Cuando los funcionarios de la Unidad de Policía Judicial de la Jefatura Superior de Policia de Murcia conocieron el incidente, se interrogaron por lo mismo que habría hecho cualquiera: «Entonces, ¿quién leches era el muerto?». Porque muerto, de eso no había la menor duda, había uno, además de los ya reseñados del pakistaní y del polaco. Y se pusieron manos a la obra para resolver el entuerto.
Las gestiones fueron arduas. Sobre todo porque los agentes chilenos con los que contactaron no parecían entusiasmados con la manida historia de un muerto que no lo estaba, y los policías españoles tuvieron que acabar solicitando y revisando, uno por uno, los nombres de todos los enterrados en Quito por aquellas fechas de 2006, en busca de alguna pista sobre la verdadera identidad del muerto.
Mientras tanto, lo cual no fue menos trabajoso, localizaron al único superviviente de la explosión, y le enseñaron la fotografía del tal Pedro Alejandro para que les dijera si se trataba del ecuatoriano con el que estaba trabajando aquel desgraciado día. «No se le parece ni en el blanco de los ojos», respondió el ucraniano, más o menos, confirmando de esa forma que Pedro Alejandro tenía sobradas razones para no tenerse por muerto.

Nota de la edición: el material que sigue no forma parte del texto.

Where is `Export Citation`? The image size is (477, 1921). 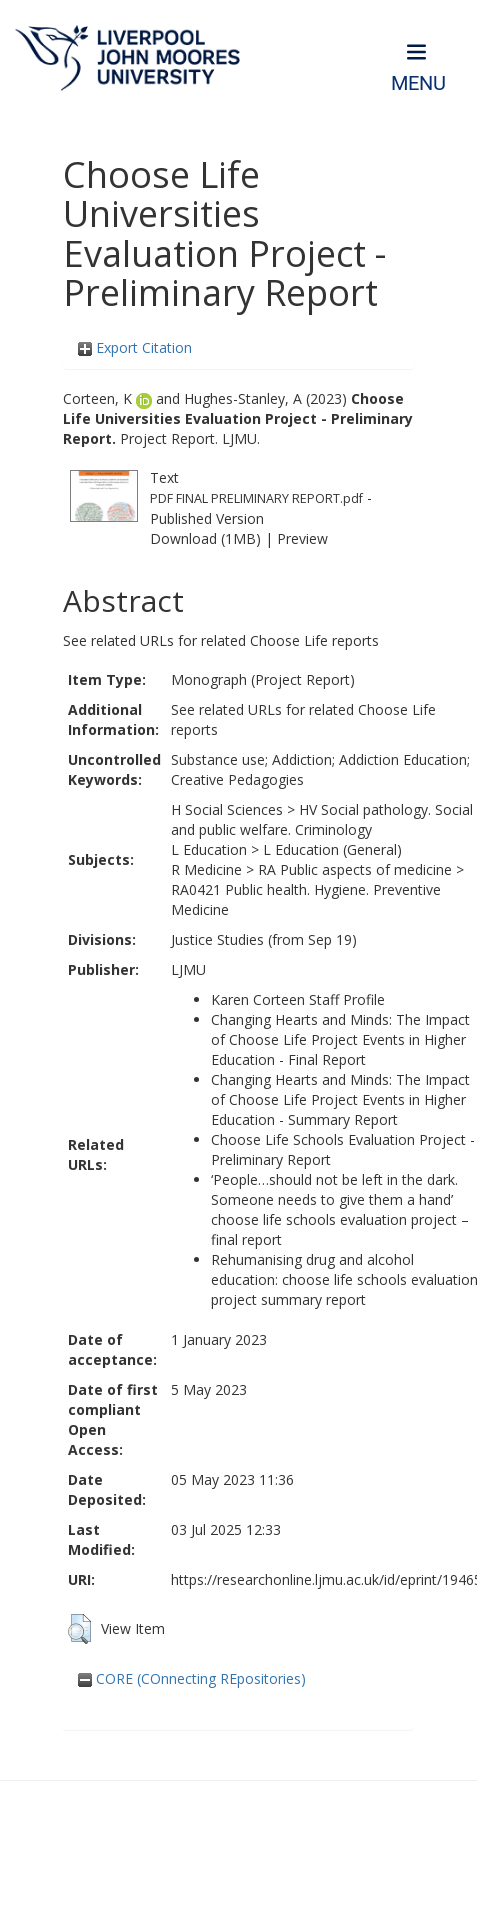 Export Citation is located at coordinates (135, 347).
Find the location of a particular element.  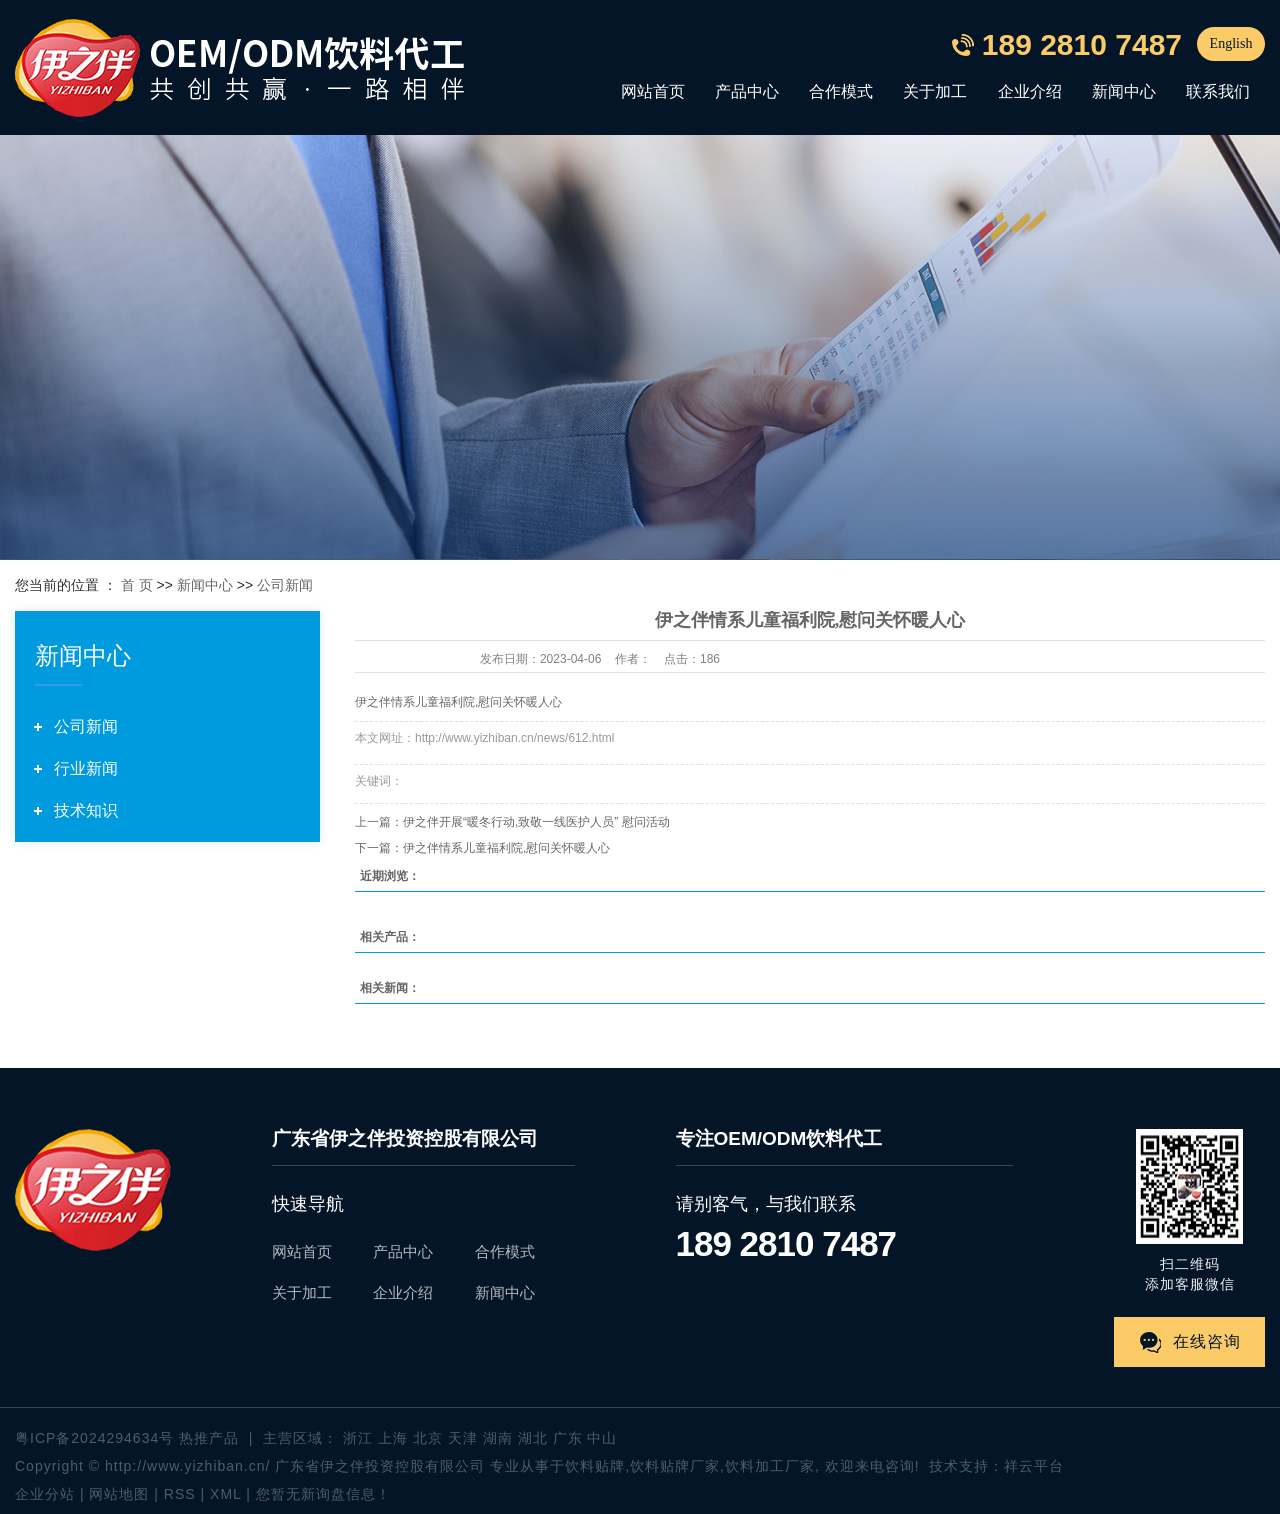 粤ICP备2024294634号 is located at coordinates (94, 1438).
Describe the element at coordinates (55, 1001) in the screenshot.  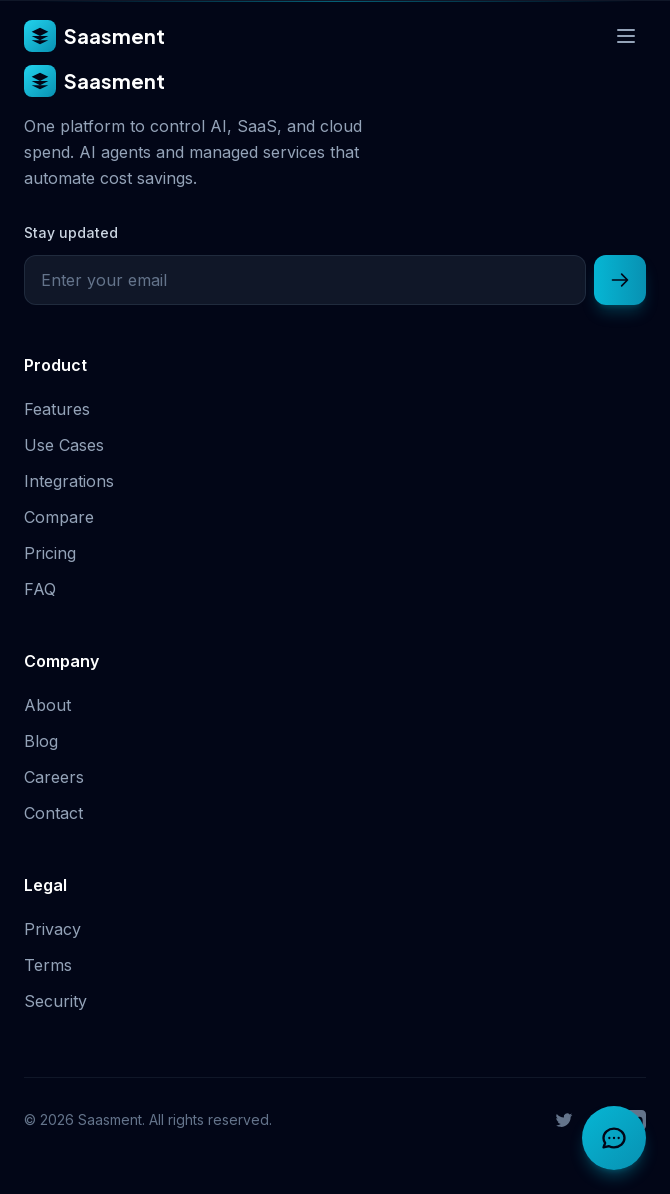 I see `Security` at that location.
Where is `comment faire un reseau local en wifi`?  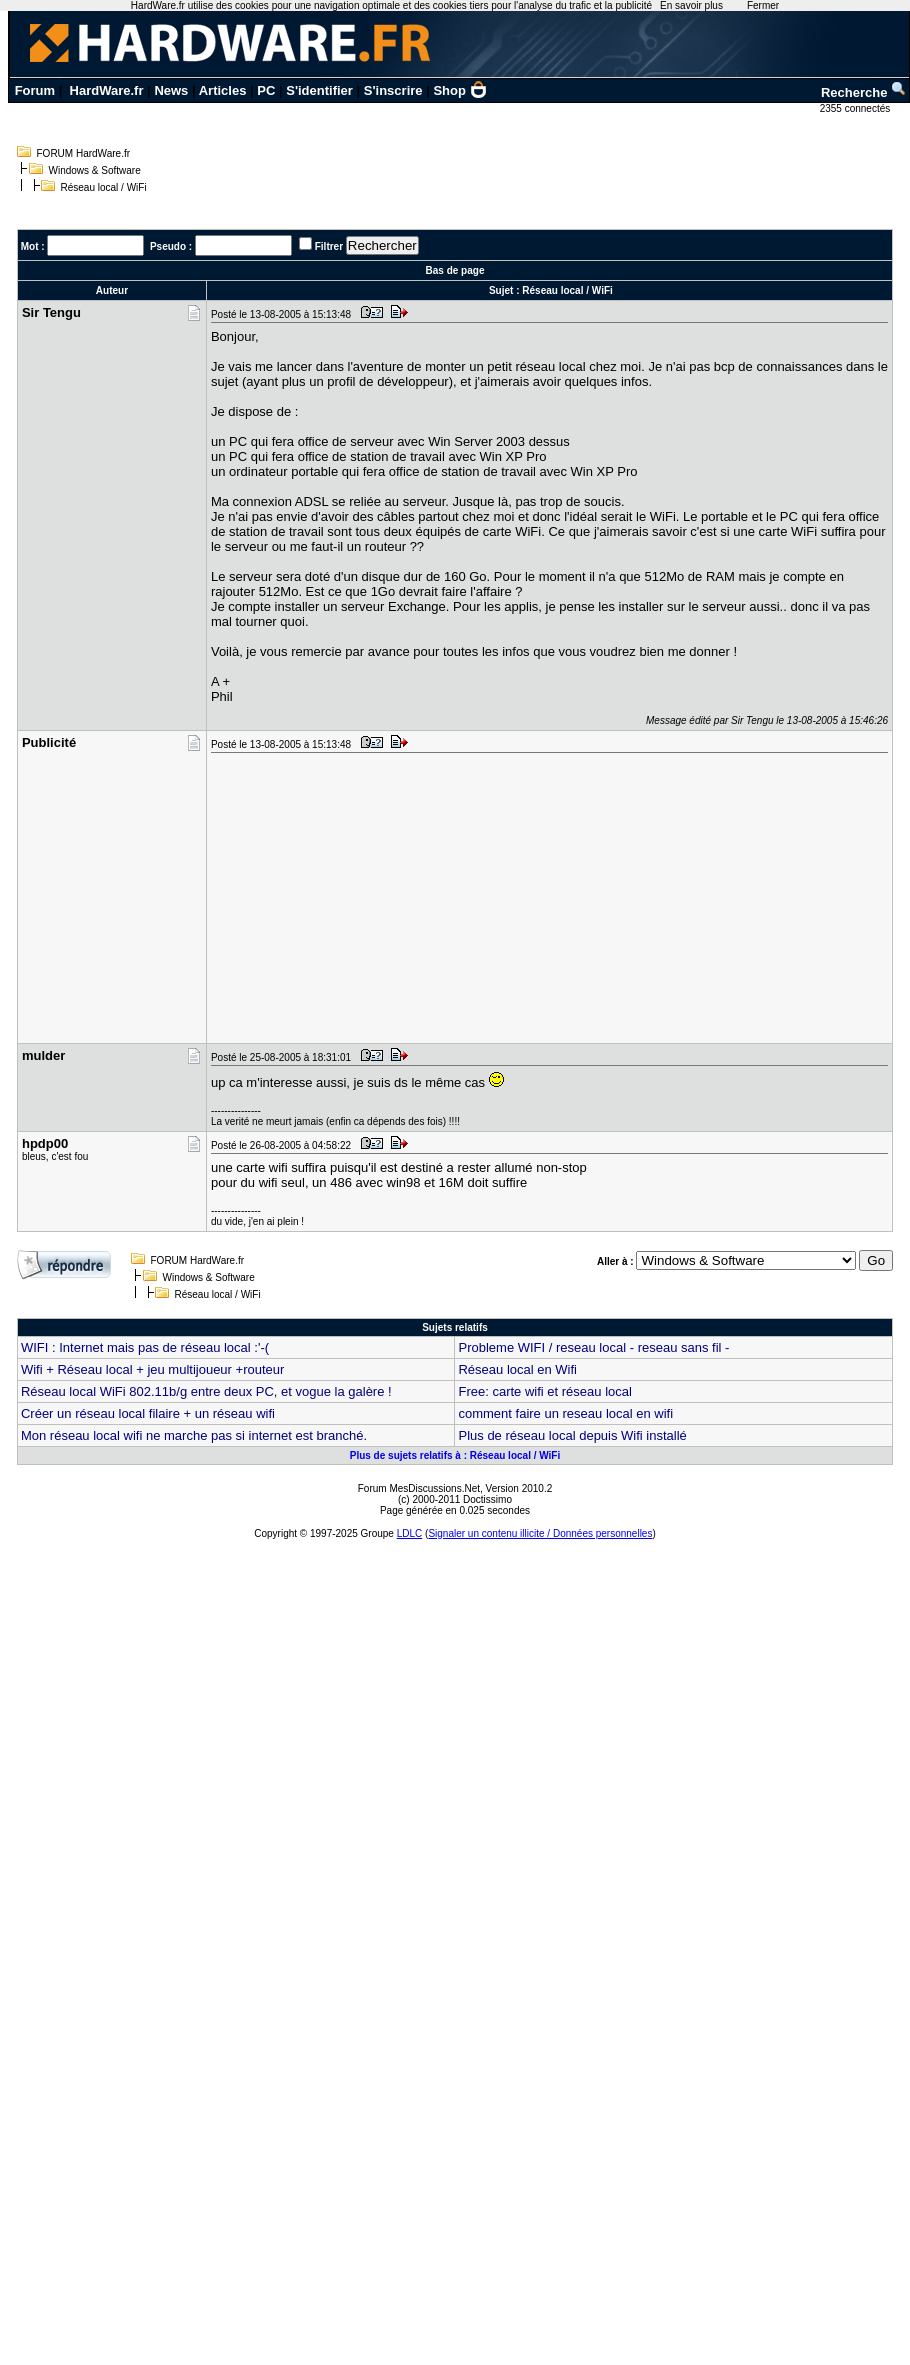 comment faire un reseau local en wifi is located at coordinates (565, 1413).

Tras dos años de gestiones, y merced al cruce de datos obtenidos entre el listado de enterrados en Quito y las bases policiales en España, los agentes murcianos han acabado resolviendo el misterio. El ecuatoriano que en realidad se dejó la vida en la explosión en Santa Bárbara tenía entonces 54 años y respondía al nombre de César Alfonso, que era como le habían bautizado sus padres, aunque por aquello de que no tenía la documentación en regla en España un empresario había decidido supuestamente 'rebautizarlo' como Pedro Alejandro. Un recurso sencillo para aprovechar los papeles de un antiguo empleado suyo, pero a la vez una aparente forma de burlar la ley que, por trágicas e imprevistas circunstancias, acabó dando lugar a un gran embrollo.
Una vez contratado con nombre falso y para evitar que nadie pudiera descubrir que el empleado no era quien figuraba en los papeles, fue presentado al resto de los trabajadores como Pedro, que era por el que respondía. Y con ese nombre prestado acabó marchándose al otro barrio el día en que una balsa repleta de restos de nitrocelulosa y otros residuos se convirtió en un infierno.
Presuntamente, el empresario que lo había contratado se limitó en esos duros momentos a confirmar la falsa identidad del fallecido, e incluso se encargó de la repatriación del cadáver con nombre supuesto. Eso sí, los familiares del auténtico fallecido fueron advertidos de que el cuerpo llegaría a Ecuador con un nombre distinto, lo que al parecer adujo a un error burocrático. Eso permitió que en el momento de ser inhumado en la capital ecuatoriana, lo fuera ya con su nombre real de César Alfonso.
El desenlace de la historia es previsible. El empresario sospechoso de estar detrás de esta historia ha sido detenido. Se trata de José Manuel C.P., de 47 años, propietario de la firma Thousthone, a quien se le imputan un delito delito contra los trabajadores, otro contra las personas por riesgo grave en el cumplimiento de la normativa laboral y otro de falsedad documental. Al cabo de cinco años de ocurrido el suceso, lo que menos sospechaba sin duda era que el asunto iba a acabar siendo desenterrado. Nunca mejor dicho.